**Problem to work on**
Copy the lines below exactly. No picture goes into the copy.

Data records Block Start

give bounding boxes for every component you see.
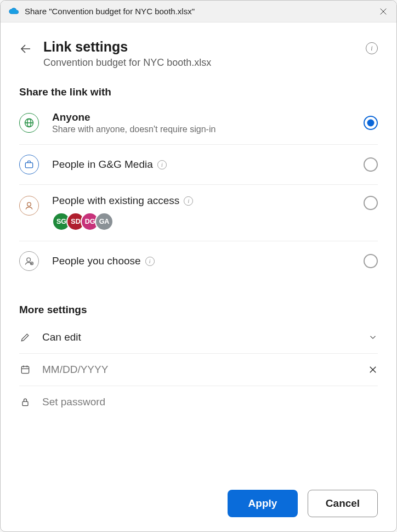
pencil-icon — [19, 332, 31, 343]
titlebar: Share "Convention budget for NYC booth.x… — [1, 1, 396, 22]
page-subtitle: Convention budget for NYC booth.xlsx — [43, 57, 355, 69]
share-option-org[interactable]: People in G&G Media i — [19, 145, 378, 185]
permission-value: Can edit — [42, 331, 368, 343]
svg-rect-18 — [22, 401, 28, 406]
titlebar-text: Share "Convention budget for NYC booth.x… — [25, 7, 376, 16]
info-button[interactable]: i — [366, 42, 378, 54]
option-desc: Share with anyone, doesn't require sign-… — [52, 124, 364, 134]
expiration-row — [19, 354, 378, 386]
share-option-existing[interactable]: People with existing access i SGSDDGGA — [19, 185, 378, 241]
globe-icon — [19, 113, 39, 133]
share-section-title: Share the link with — [19, 86, 378, 98]
option-title: People you choose i — [52, 255, 364, 267]
person-icon — [19, 196, 39, 216]
radio-org[interactable] — [364, 157, 378, 172]
back-button[interactable] — [19, 42, 32, 55]
password-input[interactable] — [42, 396, 378, 408]
page-title: Link settings — [43, 39, 355, 55]
share-options: Anyone Share with anyone, doesn't requir… — [19, 104, 378, 281]
close-icon — [379, 7, 388, 16]
info-icon[interactable]: i — [157, 160, 167, 169]
person-plus-icon — [19, 251, 39, 271]
info-icon[interactable]: i — [145, 257, 155, 266]
permission-dropdown[interactable]: Can edit — [19, 321, 378, 354]
clear-date-button[interactable] — [368, 365, 378, 375]
radio-existing[interactable] — [364, 196, 378, 210]
svg-rect-6 — [25, 163, 32, 168]
option-title: People with existing access i — [52, 195, 364, 207]
radio-anyone[interactable] — [364, 116, 378, 130]
page-header: Link settings Convention budget for NYC … — [19, 39, 378, 69]
share-option-anyone[interactable]: Anyone Share with anyone, doesn't requir… — [19, 104, 378, 145]
cancel-button[interactable]: Cancel — [308, 490, 378, 517]
share-dialog: Share "Convention budget for NYC booth.x… — [0, 0, 397, 532]
calendar-icon — [19, 364, 31, 375]
existing-access-avatars: SGSDDGGA — [52, 212, 364, 231]
radio-choose[interactable] — [364, 254, 378, 268]
arrow-left-icon — [19, 42, 32, 55]
close-icon — [368, 365, 378, 375]
svg-point-8 — [27, 258, 31, 262]
option-title: Anyone — [52, 111, 364, 123]
info-icon[interactable]: i — [184, 196, 193, 206]
more-settings-title: More settings — [19, 304, 378, 316]
expiration-input[interactable] — [42, 364, 368, 376]
apply-button[interactable]: Apply — [228, 490, 298, 517]
password-row — [19, 386, 378, 418]
chevron-down-icon — [368, 332, 378, 342]
svg-point-7 — [27, 202, 31, 206]
avatar: GA — [95, 212, 114, 231]
svg-rect-12 — [21, 366, 29, 373]
onedrive-icon — [8, 6, 19, 17]
briefcase-icon — [19, 155, 39, 174]
dialog-footer: Apply Cancel — [19, 476, 378, 517]
close-button[interactable] — [376, 4, 391, 19]
share-option-choose[interactable]: People you choose i — [19, 241, 378, 281]
lock-icon — [19, 397, 31, 408]
option-title: People in G&G Media i — [52, 159, 364, 171]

Data records Block End

**Exercise response**
give bounding boxes for every component you see.
pencil-icon — [19, 332, 31, 343]
titlebar: Share "Convention budget for NYC booth.x… — [1, 1, 396, 22]
page-subtitle: Convention budget for NYC booth.xlsx — [43, 57, 355, 69]
share-option-org[interactable]: People in G&G Media i — [19, 145, 378, 185]
permission-value: Can edit — [42, 331, 368, 343]
svg-rect-18 — [22, 401, 28, 406]
titlebar-text: Share "Convention budget for NYC booth.x… — [25, 7, 376, 16]
info-button[interactable]: i — [366, 42, 378, 54]
option-desc: Share with anyone, doesn't require sign-… — [52, 124, 364, 134]
expiration-row — [19, 354, 378, 386]
share-option-existing[interactable]: People with existing access i SGSDDGGA — [19, 185, 378, 241]
globe-icon — [19, 113, 39, 133]
share-section-title: Share the link with — [19, 86, 378, 98]
option-title: People you choose i — [52, 255, 364, 267]
person-icon — [19, 196, 39, 216]
radio-org[interactable] — [364, 157, 378, 172]
back-button[interactable] — [19, 42, 32, 55]
password-input[interactable] — [42, 396, 378, 408]
page-title: Link settings — [43, 39, 355, 55]
share-options: Anyone Share with anyone, doesn't requir… — [19, 104, 378, 281]
close-icon — [379, 7, 388, 16]
info-icon[interactable]: i — [157, 160, 167, 169]
person-plus-icon — [19, 251, 39, 271]
info-icon[interactable]: i — [145, 257, 155, 266]
permission-dropdown[interactable]: Can edit — [19, 321, 378, 354]
clear-date-button[interactable] — [368, 365, 378, 375]
radio-existing[interactable] — [364, 196, 378, 210]
svg-rect-6 — [25, 163, 32, 168]
option-title: People with existing access i — [52, 195, 364, 207]
radio-anyone[interactable] — [364, 116, 378, 130]
page-header: Link settings Convention budget for NYC … — [19, 39, 378, 69]
share-option-anyone[interactable]: Anyone Share with anyone, doesn't requir… — [19, 104, 378, 145]
cancel-button[interactable]: Cancel — [308, 490, 378, 517]
share-dialog: Share "Convention budget for NYC booth.x… — [0, 0, 397, 532]
calendar-icon — [19, 364, 31, 375]
existing-access-avatars: SGSDDGGA — [52, 212, 364, 231]
radio-choose[interactable] — [364, 254, 378, 268]
arrow-left-icon — [19, 42, 32, 55]
close-icon — [368, 365, 378, 375]
svg-point-8 — [27, 258, 31, 262]
option-title: Anyone — [52, 111, 364, 123]
info-icon[interactable]: i — [184, 196, 193, 206]
more-settings-title: More settings — [19, 304, 378, 316]
expiration-input[interactable] — [42, 364, 368, 376]
apply-button[interactable]: Apply — [228, 490, 298, 517]
password-row — [19, 386, 378, 418]
chevron-down-icon — [368, 332, 378, 342]
svg-point-7 — [27, 202, 31, 206]
avatar: GA — [95, 212, 114, 231]
svg-rect-12 — [21, 366, 29, 373]
onedrive-icon — [8, 6, 19, 17]
briefcase-icon — [19, 155, 39, 174]
dialog-footer: Apply Cancel — [19, 476, 378, 517]
close-button[interactable] — [376, 4, 391, 19]
share-option-choose[interactable]: People you choose i — [19, 241, 378, 281]
lock-icon — [19, 397, 31, 408]
option-title: People in G&G Media i — [52, 159, 364, 171]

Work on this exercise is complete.